Rookie shortstop Carlos Triunfel was the man-in-the-middle in all three, and in his first major league start he displayed a throwing arm that had a Safeco Field crowd of 17,893 buzzing.
“He throws it as hard as he can every time he throws,” first baseman Smoak said, shaking his head. “It’s pretty impressive.”
The double plays weren’t window dressing.
The first one got Iwakuma out of the first inning. The Mariners didn’t get another until the eighth inning, when Stephen Pryor was pitching.
Then, up by one run with Elvis Andrus on first base, Pryor got to a 3-2 count on Young and unleashed one of his 92 mph sliders.
“I’m trying to get one out there and two is a bonus, but I wanted something on the ground,” Pryor said. “If he’s looking fastball, I want that breaking pitch moving on him ...”
It moved, and Young banged a ball to second baseman Kyle Seager, who flipped to Triunfel – who threw a seed to Smoak.
Even after Olivo’s home run gave closer Tom Wilhelmsen a three-run lead, he couldn’t take anything for granted against Texas.
“Their offense is relentless, they just always come after you,” Wilhelmsen said.
Sure enough, Texas opened the ninth inning with a Nelson Cruz single, then a ground ball off third baseman Alex Liddi’s glove for an error – and the potential tying run came to the plate with no one out.
Catcher Geovany Soto broke his bat on a Wilhelmsen fastball and there it was again, a Seager-to-Triunfel-to-Smoak double play that left Texas with a man on third and two outs.
“I felt very good thanks to God. Now I’m confident and I’m glad I played well … all the nerves are gone,” Triunfel said.
Wilhelmsen struck out Mitch Moreland for his 28th save, and the Mariners finished 8-9 against Texas in 2012.
Hamilton will miss this series because of sinus problems – he’s back in Texas – and Beltre may rejoin the team today but has been fighting abdominal pain the past week.
The Mariners can relate, but that’s about the extent of it.
“Even without those guys, that’s a good team,” Franklin Gutierrez said. “You’ve got to score runs, because you know they will.”
The Mariners scored in the second inning when Casper Wells doubled home Smoak – the only hit the Mariners had all night with a runner in scoring position.
Their other runs?
Gutierrez tripled and scored on a wild pitch.
Wells singled and scored from first base on a Triunfel double – and Triunfel scored on the error by Young.
Smoak scored from first on Olivo’s home run.
“The double plays were huge, especially in the eighth and ninth innings,” Wedge said. “And we did a little better job of finishing off innings tonight.”

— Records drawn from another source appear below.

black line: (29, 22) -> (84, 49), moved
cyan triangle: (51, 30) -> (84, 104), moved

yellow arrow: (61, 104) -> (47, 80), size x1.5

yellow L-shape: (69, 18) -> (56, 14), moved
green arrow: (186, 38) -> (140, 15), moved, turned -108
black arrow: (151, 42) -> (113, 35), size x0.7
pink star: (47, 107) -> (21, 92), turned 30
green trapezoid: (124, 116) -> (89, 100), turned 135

As for that 8-9 record against Texas?
“As you see this team continue to improve, you’ll see us play the teams above us in the division better,” Wedge said. “We’ve played the Rangers well this year. We’ve played most good teams well, kept them close and had the opportunity to win.”
With 11 games left – all against teams in the hunt for postseason berths – the Mariners are already four wins better than they finished in 2011.
They want more.
“We want every game,” Michael Saunders said.
Not six of eight, or eight out of nine?